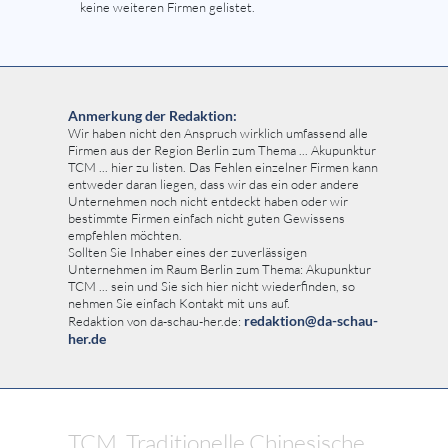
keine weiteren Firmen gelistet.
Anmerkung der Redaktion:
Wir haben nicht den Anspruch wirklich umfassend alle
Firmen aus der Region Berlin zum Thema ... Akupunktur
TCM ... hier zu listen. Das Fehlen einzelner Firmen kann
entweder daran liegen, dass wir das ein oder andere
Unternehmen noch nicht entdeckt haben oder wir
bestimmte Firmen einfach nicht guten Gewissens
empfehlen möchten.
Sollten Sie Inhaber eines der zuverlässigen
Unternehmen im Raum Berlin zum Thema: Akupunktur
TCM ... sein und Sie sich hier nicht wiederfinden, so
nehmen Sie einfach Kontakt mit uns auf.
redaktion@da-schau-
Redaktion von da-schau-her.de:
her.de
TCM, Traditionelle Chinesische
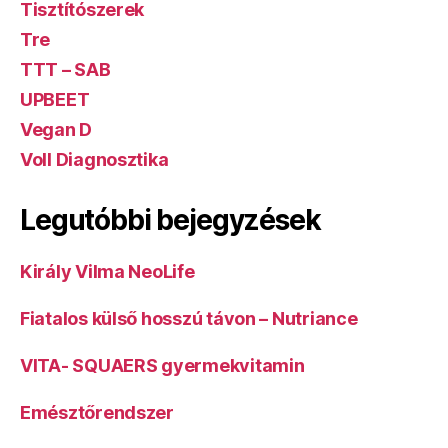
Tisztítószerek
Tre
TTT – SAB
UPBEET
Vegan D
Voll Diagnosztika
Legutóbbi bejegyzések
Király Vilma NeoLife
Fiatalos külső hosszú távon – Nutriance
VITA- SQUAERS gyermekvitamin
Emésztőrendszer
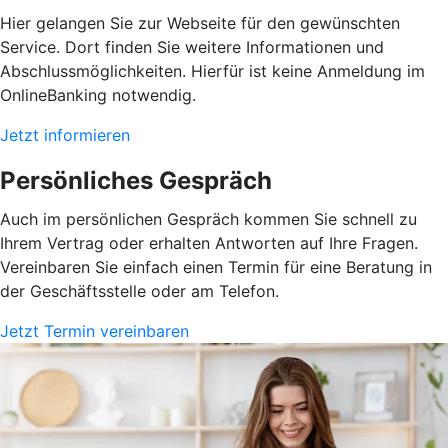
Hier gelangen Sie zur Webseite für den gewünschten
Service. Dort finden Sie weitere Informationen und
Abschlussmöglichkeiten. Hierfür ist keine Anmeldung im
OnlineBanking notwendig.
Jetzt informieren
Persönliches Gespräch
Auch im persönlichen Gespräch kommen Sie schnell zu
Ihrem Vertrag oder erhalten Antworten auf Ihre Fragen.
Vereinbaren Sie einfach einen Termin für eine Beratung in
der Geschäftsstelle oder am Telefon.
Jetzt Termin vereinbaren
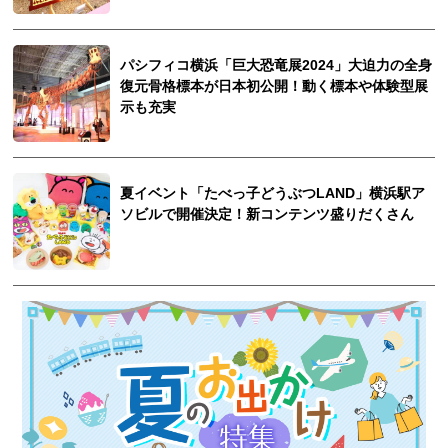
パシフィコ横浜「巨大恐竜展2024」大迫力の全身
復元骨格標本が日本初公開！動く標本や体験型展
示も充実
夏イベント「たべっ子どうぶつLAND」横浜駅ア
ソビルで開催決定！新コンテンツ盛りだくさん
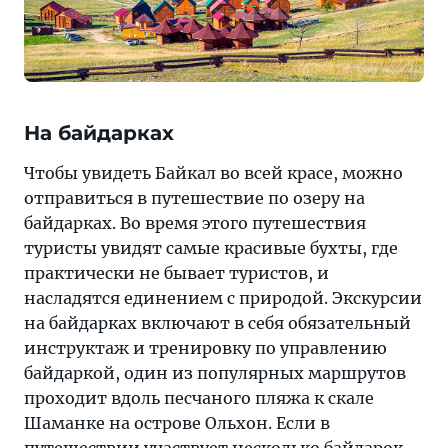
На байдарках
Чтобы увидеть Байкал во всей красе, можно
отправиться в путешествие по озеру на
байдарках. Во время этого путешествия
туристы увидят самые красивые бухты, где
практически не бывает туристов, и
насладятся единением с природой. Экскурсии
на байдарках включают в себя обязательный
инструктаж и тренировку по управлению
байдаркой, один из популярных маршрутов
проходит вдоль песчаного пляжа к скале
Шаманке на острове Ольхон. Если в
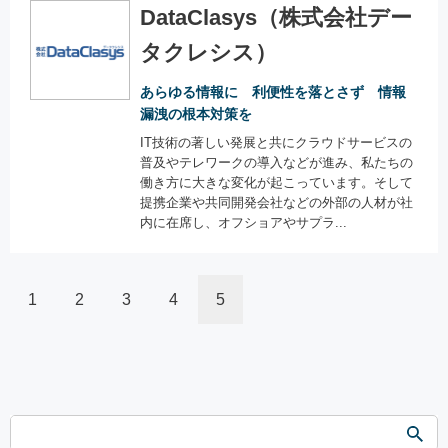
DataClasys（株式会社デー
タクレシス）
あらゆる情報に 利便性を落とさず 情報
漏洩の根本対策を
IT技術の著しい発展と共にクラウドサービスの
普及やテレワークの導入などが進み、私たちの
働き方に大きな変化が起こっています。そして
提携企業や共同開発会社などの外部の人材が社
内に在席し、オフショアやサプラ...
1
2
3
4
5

——————————

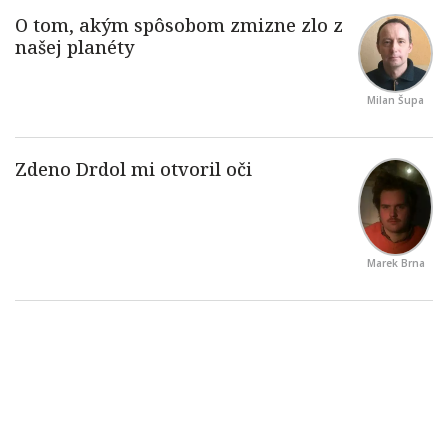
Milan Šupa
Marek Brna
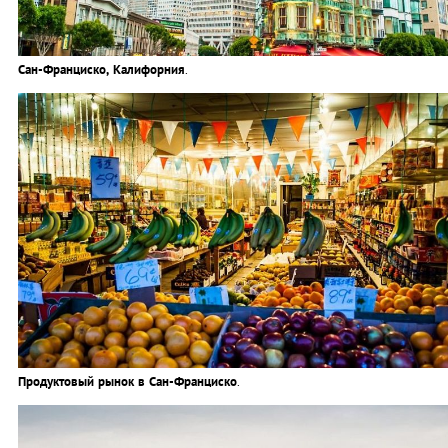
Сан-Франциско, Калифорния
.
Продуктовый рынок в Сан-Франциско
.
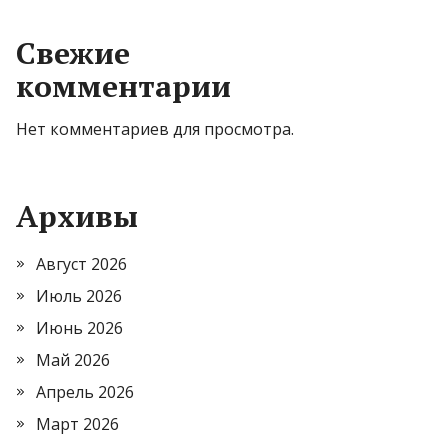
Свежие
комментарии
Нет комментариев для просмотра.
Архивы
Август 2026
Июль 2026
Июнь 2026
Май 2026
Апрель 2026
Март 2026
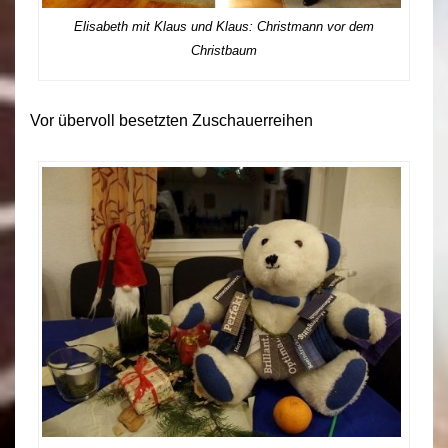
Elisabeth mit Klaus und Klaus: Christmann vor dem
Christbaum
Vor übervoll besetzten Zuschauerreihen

——————————

In the entries above, find the line with "Tisztítószerek" and the line with "туристы увидят самые красивые бухты, где". Write out exactly those two lines and every line between them, pictures excluded.

Tisztítószerek
Tre
TTT – SAB
UPBEET
Vegan D
Voll Diagnosztika
Legutóbbi bejegyzések
Király Vilma NeoLife
Fiatalos külső hosszú távon – Nutriance
VITA- SQUAERS gyermekvitamin
Emésztőrendszer
Hier gelangen Sie zur Webseite für den gewünschten
Service. Dort finden Sie weitere Informationen und
Abschlussmöglichkeiten. Hierfür ist keine Anmeldung im
OnlineBanking notwendig.
Jetzt informieren
Persönliches Gespräch
Auch im persönlichen Gespräch kommen Sie schnell zu
Ihrem Vertrag oder erhalten Antworten auf Ihre Fragen.
Vereinbaren Sie einfach einen Termin für eine Beratung in
der Geschäftsstelle oder am Telefon.
Jetzt Termin vereinbaren
パシフィコ横浜「巨大恐竜展2024」大迫力の全身
復元骨格標本が日本初公開！動く標本や体験型展
示も充実
夏イベント「たべっ子どうぶつLAND」横浜駅ア
ソビルで開催決定！新コンテンツ盛りだくさん
На байдарках
Чтобы увидеть Байкал во всей красе, можно
отправиться в путешествие по озеру на
байдарках. Во время этого путешествия
туристы увидят самые красивые бухты, где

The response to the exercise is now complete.